Education, Tests and Measurements|Psychology, Psychometrics




The purpose of this dissertation are to compare student growth models with respect to their ability to (a) accurately project students' scores at a future point in time; and (b) correctly classify students' proficiency levels at a future point in time. Eleven growth models derived from four different methods are compared. These are: (1) multilevel purely nested growth models (linear and quadratic); (2) two-level covariate adjusted regression models (2-level CARM); (3) Student Growth Percentile (SGP); and (4) two-level cross-classified growth models (linear and quadratic).
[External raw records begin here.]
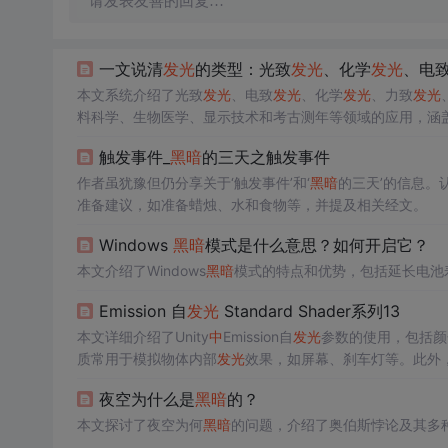
请发表友善的回复…
一文说清
发光
的类型：光致
发光
、化学
发光
、电
本文系统介绍了光致
发光
、电致
发光
、化学
发光
、力致
发光
料科学、生物医学、显示技术和考古测年等领域的应用，涵盖
象背后的物理本质。
触发事件_
黑暗
的三天之触发事件
作者虽犹豫但仍分享关于‘触发事件’和‘
黑暗
的三天’的信息。认
准备建议，如准备蜡烛、水和食物等，并提及相关经文。
Windows
黑暗
模式是什么意思？如何开启它？
本文介绍了Windows
黑暗
模式的特点和优势，包括延长电池寿
Emission 自
发光
Standard Shader系列13
本文详细介绍了Unity
中
Emission自
发光
参数的使用，包括颜
质常用于模拟物体内部
发光
效果，如屏幕、刹车灯等。此外
其他游戏对象的照明效果。
夜空为什么是
黑暗
的？
本文探讨了夜空为何
黑暗
的问题，介绍了奥伯斯悖论及其多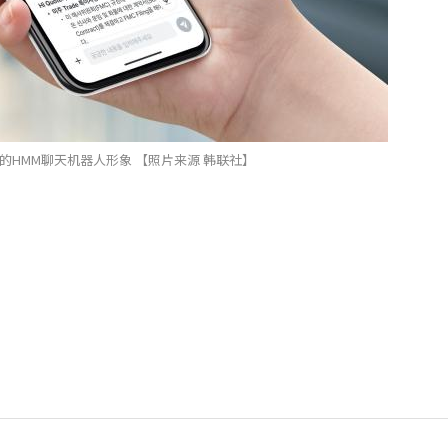
的HMM聊天机器人形象 【照片来源 韩联社】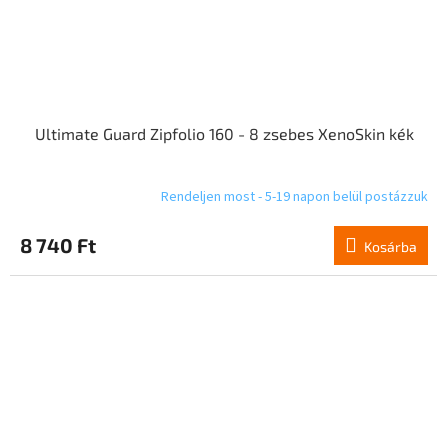
Ultimate Guard Zipfolio 160 - 8 zsebes XenoSkin kék
Rendeljen most - 5-19 napon belül postázzuk
8 740 Ft
Kosárba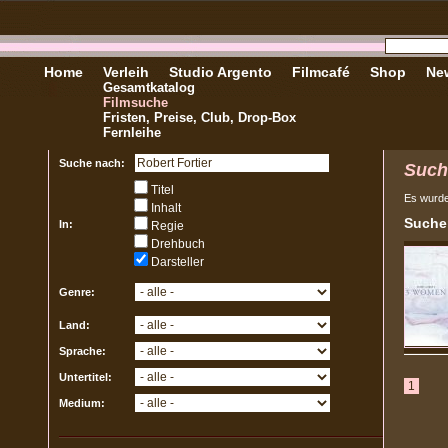
Home
Verleih
Studio Argento
Filmcafé
Shop
New
Gesamtkatalog
Filmsuche
Fristen, Preise, Club, Drop-Box
Fernleihe
Suche nach:
Such
Titel
Es wurd
Inhalt
Sucher
In:
Regie
Drehbuch
Darsteller
Genre:
Land:
Sprache:
Untertitel:
1
Medium: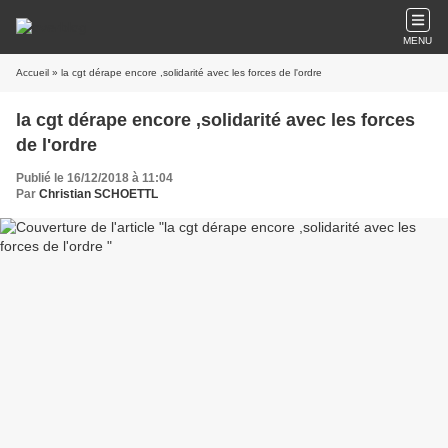
MENU
Accueil
» la cgt dérape encore ,solidarité avec les forces de l'ordre
la cgt dérape encore ,solidarité avec les forces
de l'ordre
Publié le 16/12/2018 à 11:04
Par
Christian SCHOETTL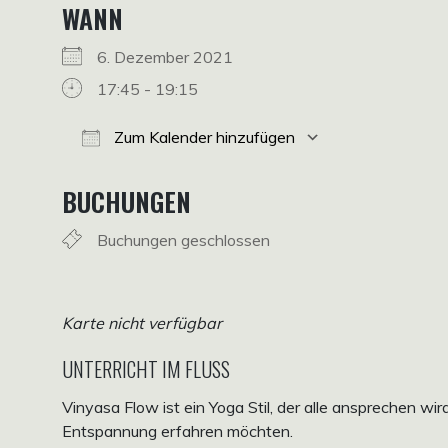
WANN
6. Dezember 2021
17:45 - 19:15
Zum Kalender hinzufügen
ICS herunterladen
Google Kalender
iCalendar
Office 365
Outlook Live
BUCHUNGEN
Buchungen geschlossen
Karte nicht verfügbar
UNTERRICHT IM FLUSS
Vinyasa Flow ist ein Yoga Stil, der alle ansprechen wi
Entspannung erfahren möchten.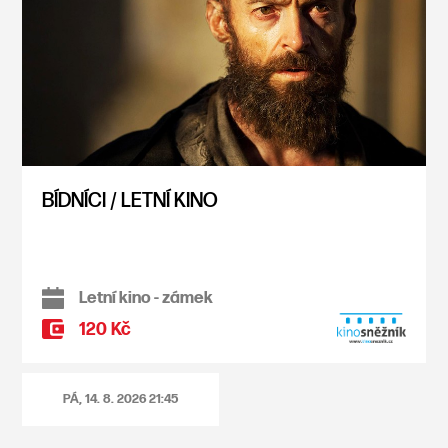
BÍDNÍCI / LETNÍ KINO
Letní kino - zámek
120 Kč
PÁ, 14. 8. 2026
21:45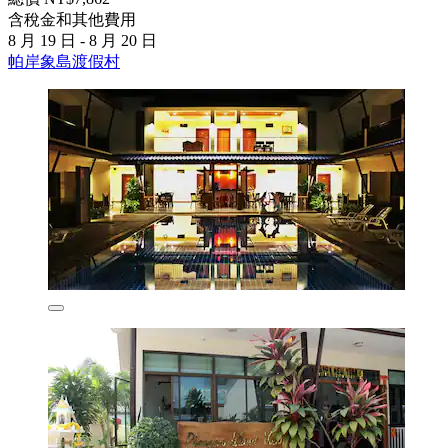
含稅金和其他費用
8 月 19 日 - 8 月 20 日
帕岸象島渡假村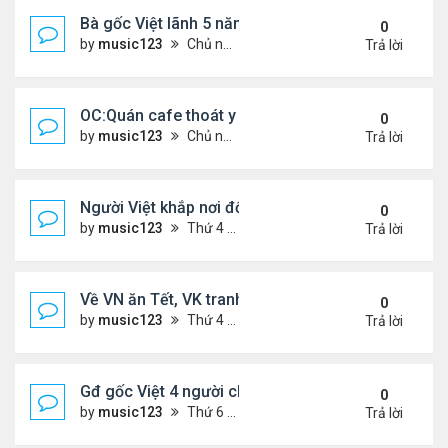
Bà gốc Việt lãnh 5 năm tù vì đe dọa đánh bom lãn
0
by
music123
Chủ nhật Tháng 2 22, 2026 5:53 pm
Trả lời
OC:Quán cafe thoát y của gốc Việt bị Cảnh sát đó
0
by
music123
Chủ nhật Tháng 2 22, 2026 5:45 pm
Trả lời
Người Việt khắp nơi đổ về chợ hoa Phước Lộc Thọ ..
0
by
music123
Thứ 4 Tháng 2 11, 2026 7:58 pm
Trả lời
Về VN ăn Tết, VK tranh thủ làm đẹp, chữa hiếm m
0
by
music123
Thứ 4 Tháng 2 11, 2026 7:47 pm
Trả lời
Gđ gốc Việt 4 người chết ở Canada năm 2023...
0
by
music123
Thứ 6 Tháng 2 06, 2026 6:09 pm
Trả lời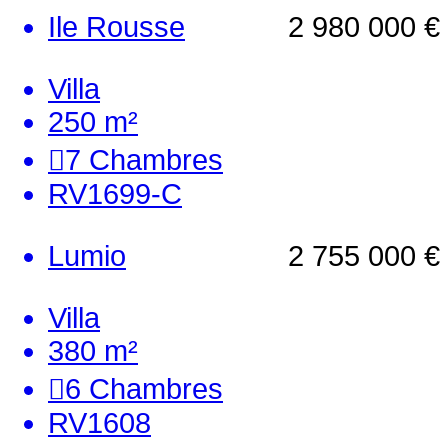
Ile Rousse
2 980 000 €
Villa
250 m²
7
Chambres
RV1699-C
Lumio
2 755 000 €
Villa
380 m²
6
Chambres
RV1608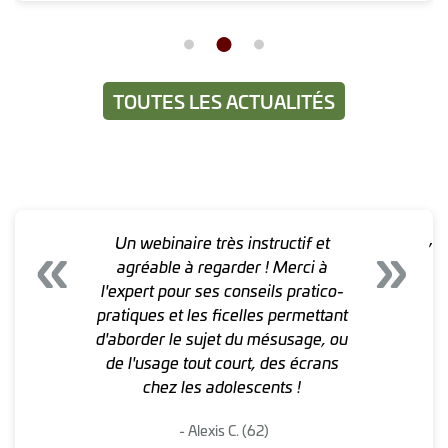
TOUTES LES ACTUALITÉS
«
»
,
Un webinaire très instructif et
agréable à regarder ! Merci à
l'expert pour ses conseils pratico-
pratiques et les ficelles permettant
d'aborder le sujet du mésusage, ou
de l'usage tout court, des écrans
chez les adolescents !
- Alexis C. (62)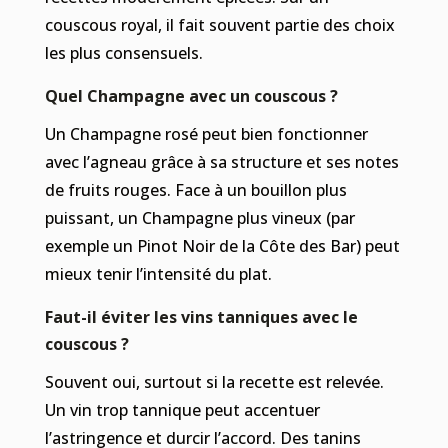
couscous royal, il fait souvent partie des choix
les plus consensuels.
Quel Champagne avec un couscous ?
Un Champagne rosé peut bien fonctionner
avec l’agneau grâce à sa structure et ses notes
de fruits rouges. Face à un bouillon plus
puissant, un Champagne plus vineux (par
exemple un Pinot Noir de la Côte des Bar) peut
mieux tenir l’intensité du plat.
Faut-il éviter les vins tanniques avec le
couscous ?
Souvent oui, surtout si la recette est relevée.
Un vin trop tannique peut accentuer
l’astringence et durcir l’accord. Des tanins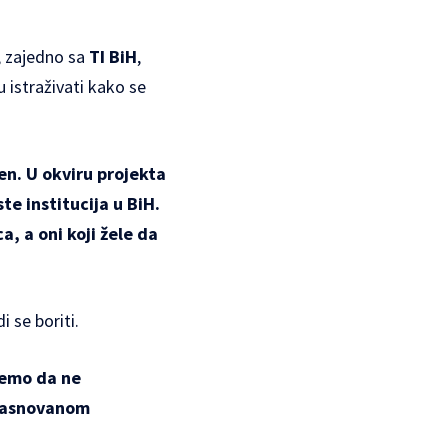
l, zajedno sa
TI BiH
,
 istraživati kako se
en. U okviru projekta
te institucija u BiH.
a, a oni koji žele da
i se boriti.
jemo da ne
 zasnovanom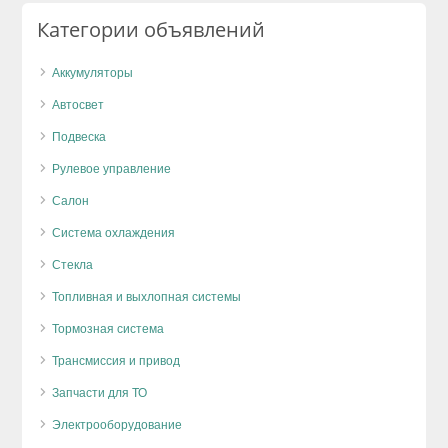
Категории объявлений
Аккумуляторы
Автосвет
Подвеска
Рулевое управление
Салон
Система охлаждения
Стекла
Топливная и выхлопная системы
Тормозная система
Трансмиссия и привод
Запчасти для ТО
Электрооборудование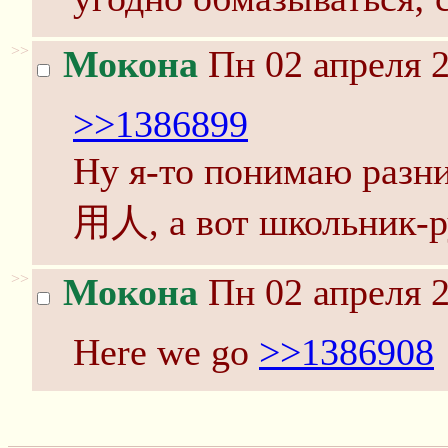
>>
Мокона
Пн 02 апреля 2
>>1386899
Ну я-то понимаю р
用人, а вот школьник-ру
>>
Мокона
Пн 02 апреля 2
Here we go
>>1386908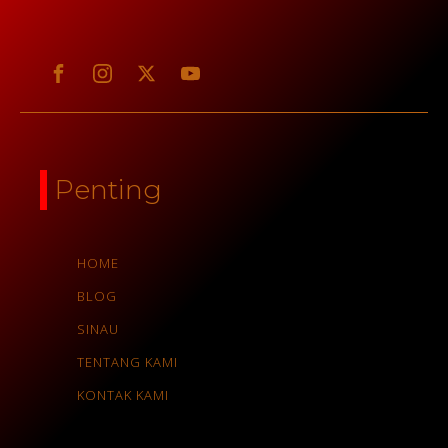
Penting
HOME
BLOG
SINAU
TENTANG KAMI
KONTAK KAMI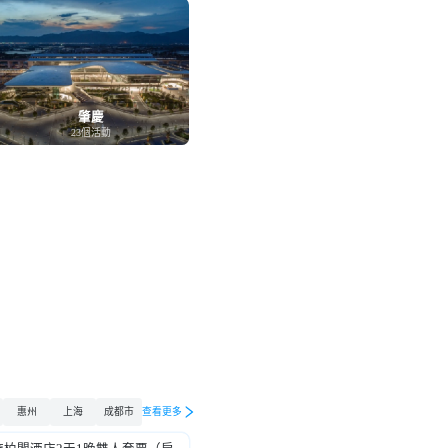
肇慶
23個活動
惠州
上海
成都市
查看更多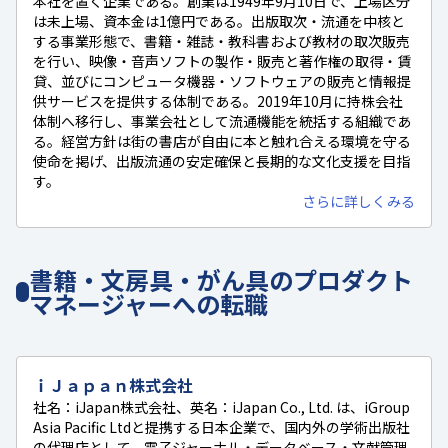
本社を置く企業である。創業は1949年9月10日で、上場区分
は未上場、資本金は1億円である。出版取次・流通を中核と
する事業形態で、書籍・雑誌・教科書および教材の取次販売
を行い、映像・音声ソフトの製作・販売と著作権の取得・賃
貸、並びにコンピュータ機器・ソフトウェアの販売と情報提
供サービスを提供する体制である。2019年10月に持株会社
体制へ移行し、事業会社として流通機能を統括する組織であ
る。経営方針は街の書店が自由に本と触れ合える環境を守る
使命を掲げ、出版流通の安定確保と長期的な文化支援を目指
す。
さらに詳しくみる
書籍・文房具・がん具のプロダクト
マネージャーへの転職
ｉＪａｐａｎ株式会社
社名：iJapan株式会社、英名：iJapan Co., Ltd. は、iGroup
Asia Pacific Ltdと提携する日本企業で、国内外の学術出版社
の代理店として、電子ジャーナル・データベース・文献管理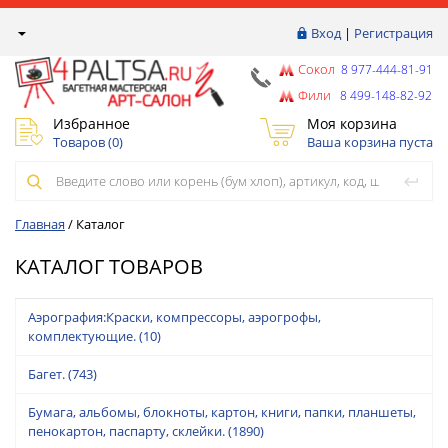
Вход
|
Регистрация
Сокол
8 977-444-81-91
Фили
8 499-148-82-92
Избранное
Моя корзина
Товаров (
0
)
Ваша корзина пуста
Главная
/
Каталог
КАТАЛОГ ТОВАРОВ
Аэрография:Краски, компрессоры, аэрогрофы,
комплектующие.
(10)
Багет.
(743)
Бумага, альбомы, блокноты, картон, книги, папки, планшеты,
пенокартон, паспарту, склейки.
(1890)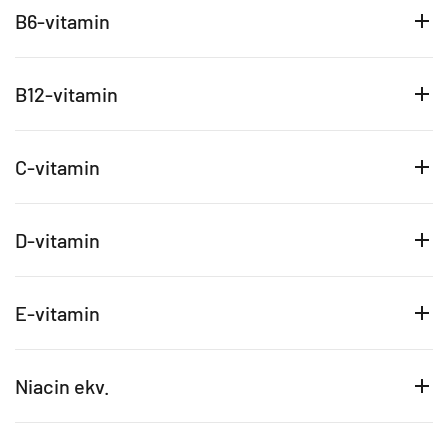
B6-vitamin
B12-vitamin
C-vitamin
D-vitamin
E-vitamin
Niacin ekv.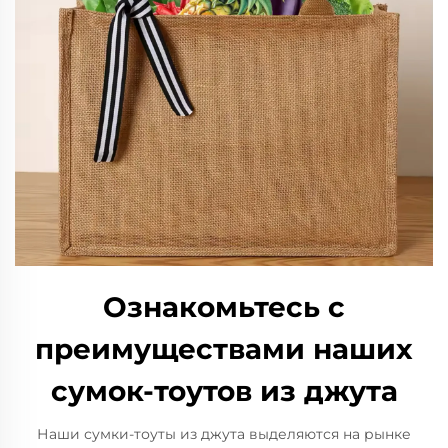
Ознакомьтесь с
преимуществами наших
сумок-тоутов из джута
Наши сумки-тоуты из джута выделяются на рынке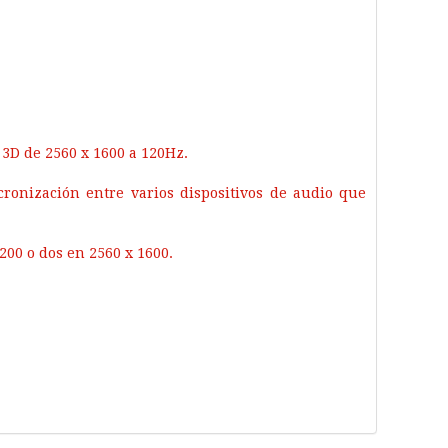
 3D de 2560 x 1600 a 120Hz.
cronización entre varios dispositivos de audio que
200 o dos en 2560 x 1600.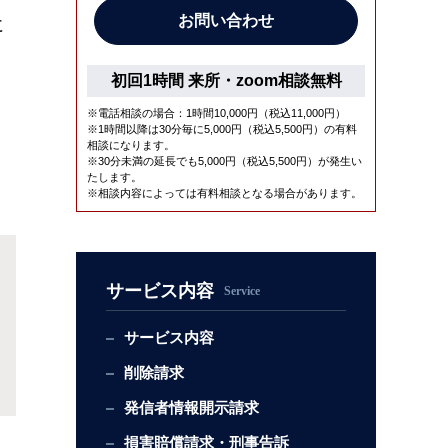
お問い合わせ
に
初回1時間
来所・zoom相談無料
※電話相談の場合：1時間10,000円（税込11,000円）
※1時間以降は30分毎に5,000円（税込5,500円）の有料
相談になります。
※30分未満の延長でも5,000円（税込5,500円）が発生い
たします。
※相談内容によっては有料相談となる場合があります。
サービス内容
Service
サービス内容
削除請求
発信者情報開示請求
損害賠償請求・刑事告訴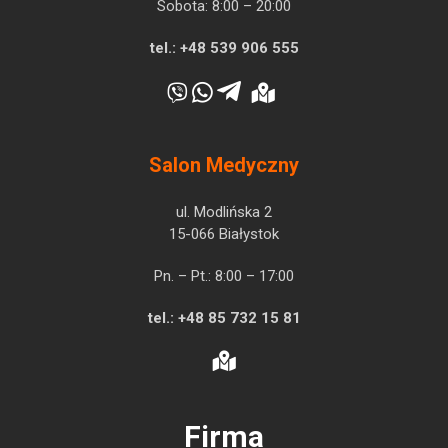
Sobota: 8:00 – 20:00
tel.:
+48 539 906 555
Salon Medyczny
ul. Modlińska 2
15-066 Białystok
Pn. – Pt.: 8:00 – 17:00
tel.:
+48 85 732 15 81
Firma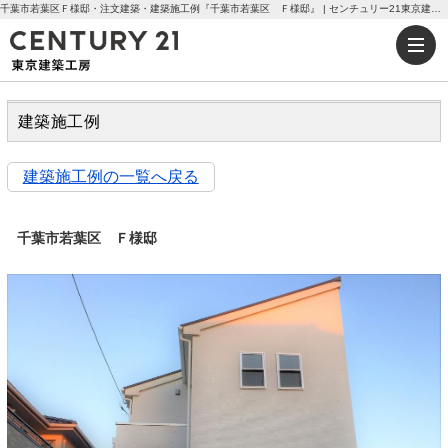
千葉市若葉区Ｆ様邸・注文建築・建築施工例『千葉市若葉区 Ｆ様邸』 | センチュリー21東京建築工房
建築施工例
建築施工例の一覧へ戻る
千葉市若葉区 Ｆ様邸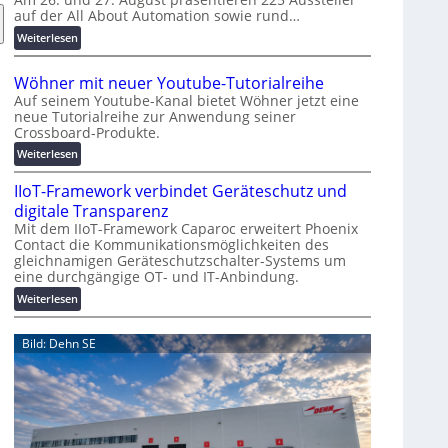
auf der All About Automation sowie rund…
n
d
:
Weiterlesen
e
A
r
A
Wöhner mit neuer Youtube-Tutorialreihe
K
A
Auf seinem Youtube-Kanal bietet Wöhner jetzt eine
o
Z
neue Tutorialreihe zur Anwendung seiner
s
ü
Crossboard-Produkte.
t
r
:
Weiterlesen
e
i
W
n
c
IIoT-Framework verbindet Geräteschutz und
ö
f
h
h
digitale Transparenz
a
:
n
Mit dem IIoT-Framework Caparoc erweitert Phoenix
l
T
Contact die Kommunikationsmöglichkeiten des
e
l
r
gleichnamigen Geräteschutzschalter-Systems um
r
e
e
eine durchgängige OT- und IT-Anbindung.
m
f
i
:
Weiterlesen
f
t
I
p
n
I
Bild: Dehn SE
u
e
o
n
u
T
k
e
-
t
r
F
f
Y
r
ü
o
a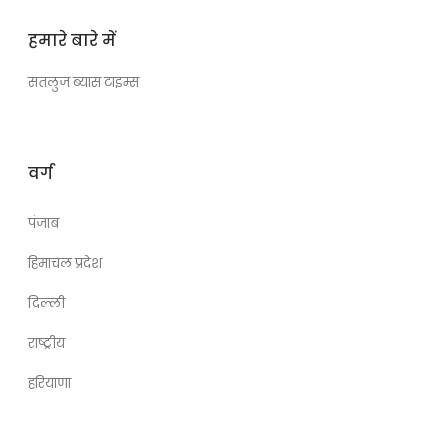
हमारे बारे में
सतलुज ब्यास टाइम्स
वर्ग
पंजाब
हिमाचल प्रदेश
दिल्ली
राष्ट्रीय
हरियाणा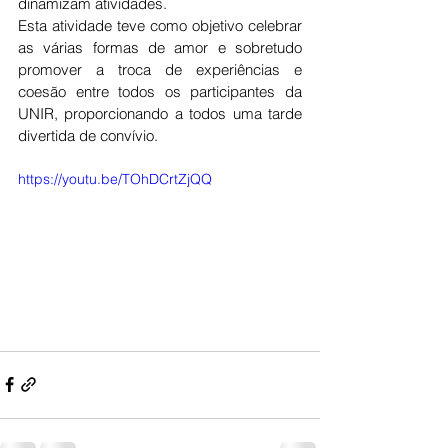
dinamizam atividades.
Esta atividade teve como objetivo celebrar 
as várias formas de amor e sobretudo 
promover a troca de experiências e 
coesão entre todos os participantes da 
UNIR, proporcionando a todos uma tarde 
divertida de convívio.
https://youtu.be/TOhDCrtZjQQ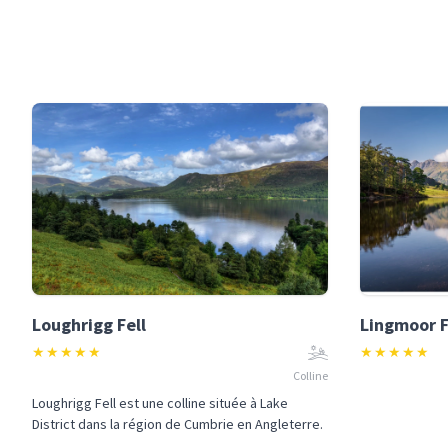
Loughrigg Fell
Lingmoor F
★
★
★
★
★
★
★
★
★
★
Colline
Loughrigg Fell est une colline située à Lake
District dans la région de Cumbrie en Angleterre.
...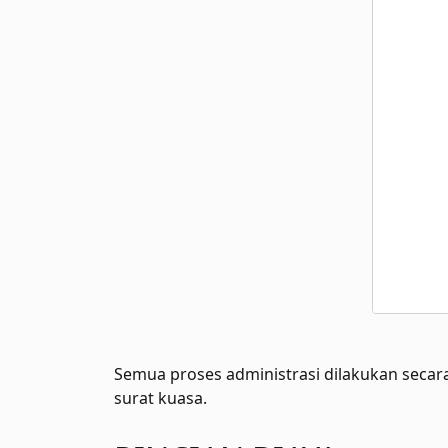
Semua proses administrasi dilakukan secara
surat kuasa.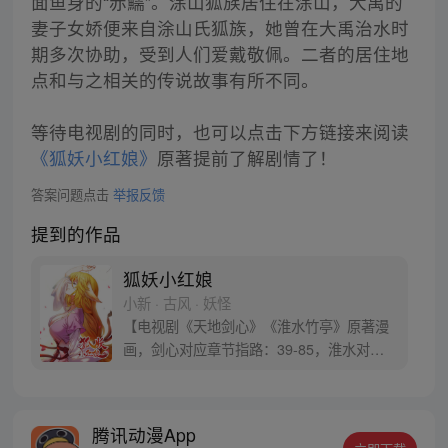
面鱼身的“赤鱬”。涂山狐族居住在涂山，大禹的
妻子女娇便来自涂山氏狐族，她曾在大禹治水时
期多次协助，受到人们爱戴敬佩。二者的居住地
点和与之相关的传说故事有所不同。
等待电视剧的同时，也可以点击下方链接来阅读
《狐妖小红娘》
原著提前了解剧情了！
答案问题点击
举报反馈
提到的作品
狐妖小红娘
小新 · 古风 · 妖怪
【电视剧《天地剑心》《淮水竹亭》原著漫
画，剑心对应章节指路：39-85，淮水对应
章节指路272-301】 迷糊萝莉小狐妖，正太
道士没节操。自古人妖生死恋，千载孽缘一
线牵。（每周周四更新。）
腾讯动漫App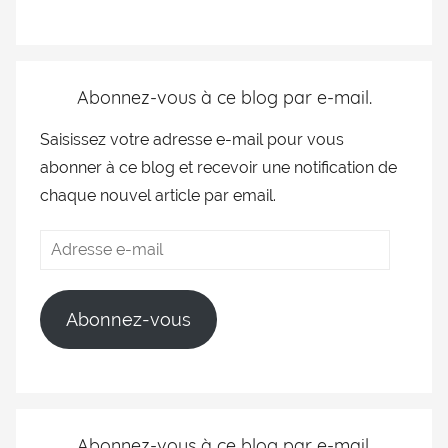
Abonnez-vous à ce blog par e-mail.
Saisissez votre adresse e-mail pour vous
abonner à ce blog et recevoir une notification de
chaque nouvel article par email.
Abonnez-vous
Abonnez-vous à ce blog par e-mail.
The comparison includes models that do and do not require vertical scaling. ^ The results revealed that both in reading and mathematics assessments, overall, cross classified growth models (both linear and quadratic) have the smallest Root Mean Square error (RMSE) and the highest R-square values suggesting that cross classified models fit the data the best. In terms of accuracy of projected reading scores, while linear cross classified model (CCLGM1) is the least biased model, purely nested quadratic model that ignores the student mobility (PNQGM) is the most biased ones among all nine models. According to RMSE values, the following five models provided the most accurate projections (smaller error in the projection): a) 2-level CARM, b) SGP, c) CCLGM1, d) CCLGM2, and e) PNLGM. On the other hand, CCQGM1 and PNQGM are the two growth models that have the least projection accuracy in reading assessment. ^ In projecting mathematic scores, SGP is the least biased model is SGP whereas CCLGM2 is the most biased growth model. According to RMSE values, the two regression-based models (SGP and 2-level CARM) yielded more accurate projections than the other seven models. On the other hand, CCQGM1 and PNQGM yielded the least accuracy in projecting the mathematic scores. With respect to classification of students into proficiency levels, all methods had the most accurate classification for the below basic level and the least accurate classification for the goal level in both reading and mathematics. Policy implications of these findings are discussed. ^